Feature request: snort.org support in rulecat

[sevdog]

This request is divided in two step:

1. Snort community rules are not handled properly:

$ idstools-rulecat --url "https://www.snort.org/rules/community" --merged community.rules
2017-05-16 17:51:56,704 - <INFO> -- Found Suricata version 3.1.2 at /usr/bin/suricata.
2017-05-16 17:51:56,705 - <INFO> -- Checking https://www.snort.org/rules/community.md5.
2017-05-16 17:51:57,674 - <ERROR> -- Failed to check remote checksum: HTTP Error 406: Not Acceptable
2017-05-16 17:51:57,675 - <INFO> -- Fetching https://www.snort.org/rules/community.
 100% - 295175/295175                 
2017-05-16 17:51:59,439 - <INFO> -- Done.
2017-05-16 17:51:59,439 - <INFO> -- Loaded 0 rules.
2017-05-16 17:51:59,440 - <INFO> -- Disabled 0 rules.
2017-05-16 17:51:59,440 - <INFO> -- Enabled 0 rules.
2017-05-16 17:51:59,440 - <INFO> -- Modified 0 rules.
2017-05-16 17:51:59,440 - <INFO> -- Dropped 0 rules.
2017-05-16 17:51:59,440 - <INFO> -- Enabled 0 rules for flowbit dependencies.
2017-05-16 17:51:59,440 - <INFO> -- Writing community.rules: added: 0; removed 0; modified: 0

But if I manually download the file from my browser what I get is a .tar archive which contains a community.rules with about 3500 rules.

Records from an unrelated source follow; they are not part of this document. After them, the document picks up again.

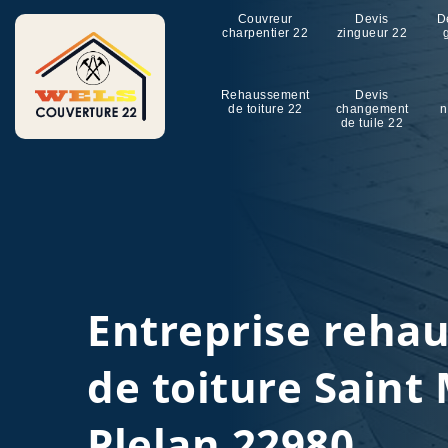
Couvreur
Devis
D
charpentier 22
zingueur 22
Rehaussement
Devis
de toiture 22
changement
n
de tuile 22
Entreprise reha
de toiture Saint
Plelan 22980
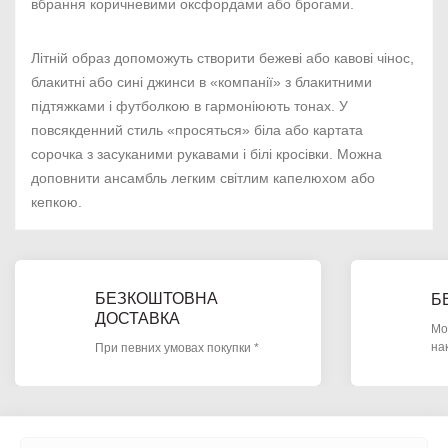
вбрання коричневими оксфордами або брогами.
Літній образ допоможуть створити бежеві або кавові чінос,
блакитні або сині джинси в «компанії» з блакитними
підтяжками і футболкою в гармоніюють тонах. У
повсякденний стиль «просяться» біла або картата
сорочка з засуканими рукавами і білі кросівки. Можна
доповнити ансамбль легким світлим капелюхом або
кепкою.
БЕЗКОШТОВНА
Б
ДОСТАВКА
Мо
на
При певних умовах покупки *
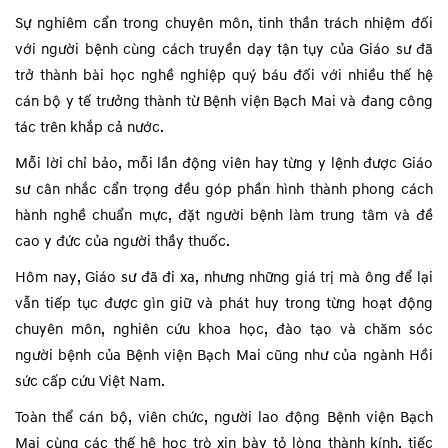
Sự nghiêm cẩn trong chuyên môn, tinh thần trách nhiệm đối
với người bệnh cùng cách truyền dạy tận tụy của Giáo sư đã
trở thành bài học nghề nghiệp quý báu đối với nhiều thế hệ
cán bộ y tế trưởng thành từ Bệnh viện Bạch Mai và đang công
tác trên khắp cả nước.
Mỗi lời chỉ bảo, mỗi lần động viên hay từng y lệnh được Giáo
sư cân nhắc cẩn trọng đều góp phần hình thành phong cách
hành nghề chuẩn mực, đặt người bệnh làm trung tâm và đề
cao y đức của người thầy thuốc.
Hôm nay, Giáo sư đã đi xa, nhưng những giá trị mà ông để lại
vẫn tiếp tục được gìn giữ và phát huy trong từng hoạt động
chuyên môn, nghiên cứu khoa học, đào tạo và chăm sóc
người bệnh của Bệnh viện Bạch Mai cũng như của ngành Hồi
sức cấp cứu Việt Nam.
Toàn thể cán bộ, viên chức, người lao động Bệnh viện Bạch
Mai cùng các thế hệ học trò xin bày tỏ lòng thành kính, tiếc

2. Add parameters like ET also for snort

With the latest version (master) also snort registered rules download is supperted via the --url parameter:

idstools-rulecat --url "https://www.snort.org/rules/snortrules-snapshot-2976.tar.gz?oinkcode=<onikcode>"

What I propose is to add a couple of arguments to handle snort like ET:

--snort-version                 Snort version (choose from 2976, 2983, 2990)
--snort-community               Download snort community rules
--snort-registered <oink-code>  Download snort registered rules providing your oink-code

The URLs for snort rules are:

# snort community
https://www.snort.org/rules/community

# snort registered
https://www.snort.org/rules/snortrules-snapshot-<snort-version>.tar.gz?oinkcode=<oinkcode>

[marcindulak]

With an alternative community rules download url used by pulledpork https://github.com/shirkdog/pulledpork/blob/a2c1b6772f7dfd178a54aa2f4e9f4f04a9072389/etc/pulledpork.conf#L21, this works for me with https://github.com/jasonish/py-idstools/releases/tag/0.6.0 (only with Python2, due to https://github.com/jasonish/py-idstools/issues/53)

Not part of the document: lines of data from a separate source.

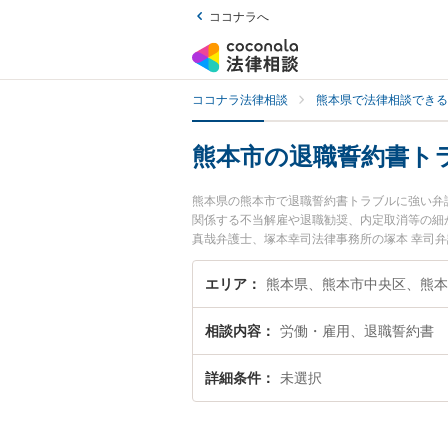
ココナラへ
ココナラ法律相談
熊本県で法律相談できる
熊本市の退職誓約書ト
熊本県の熊本市で退職誓約書トラブルに強い弁
関係する不当解雇や退職勧奨、内定取消等の細
真哉弁護士、塚本幸司法律事務所の塚本 幸司
ラブルを今すぐに弁護士に相談したい』『退職
本市内の弁護士に相談予約したい』などでお困
エリア
熊本県、熊本市中央区、熊本
相談内容
労働・雇用、退職誓約書
詳細条件
未選択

idstools-rulecat --url "https://snort.org/downloads/community/community-rules.tar.gz" --merged community.rules
idstools-rulecat --url "https://www.snort.org/rules/snortrules-snapshot-2983.tar.gz?oinkcode=<oinkcode>" --merged snort.rules

[jasonish]

I've updated git master to handle the case 1 - even though I still suggest linking directly to the full filename, I haven't seen that shorter URL before.

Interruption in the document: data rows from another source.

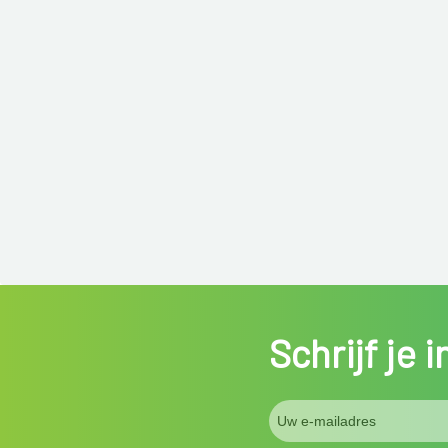
Schrijf je 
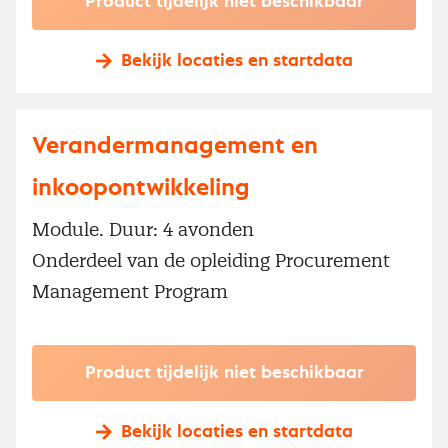
Product tijdelijk niet beschikbaar
Bekijk locaties en startdata
Verandermanagement en
inkoopontwikkeling
Module. Duur: 4 avonden
Onderdeel van de opleiding Procurement
Management Program
Product tijdelijk niet beschikbaar
Bekijk locaties en startdata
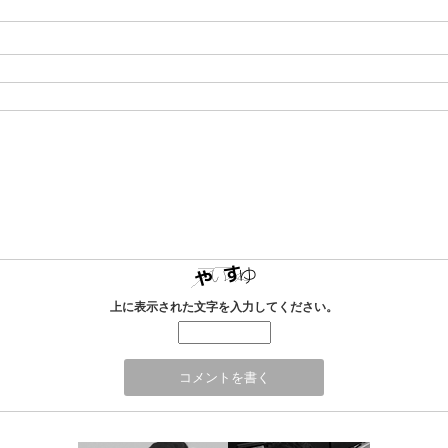
上に表示された文字を入力してください。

There are some other issues I think I need to deal with before adding proper support for the Snort URLs:

• My target is Suricata, there are known incompatibilities between Suricata and Snort rules, and I don't want to promote their use.
• If using for Snort, you really want to regenerate the SO rule stubs after updating, rulecat does not have support for that.
• Not sure yet how rulecat deals with the extra directories in the Talos ruleset.

Pulled Pork is really the tool to use for Snort.

[sevdog]

It's ok if you want to keep the two enviroment separeted.

Btw, the URL of case 1 is found on official snort site:

You can close the Issue if support for Snort/Talos Rules is not intended.

Thanks.

[jasonish]

Ah, I believe there is example is wrong as well. That will download the file as just "community" (missing extension) so the second command will fail for cut and pasters. I've notified them.

Closing for now. Snort support is something thats always on my mind, so feel free to raise this again sometime in the near future if I haven't myself.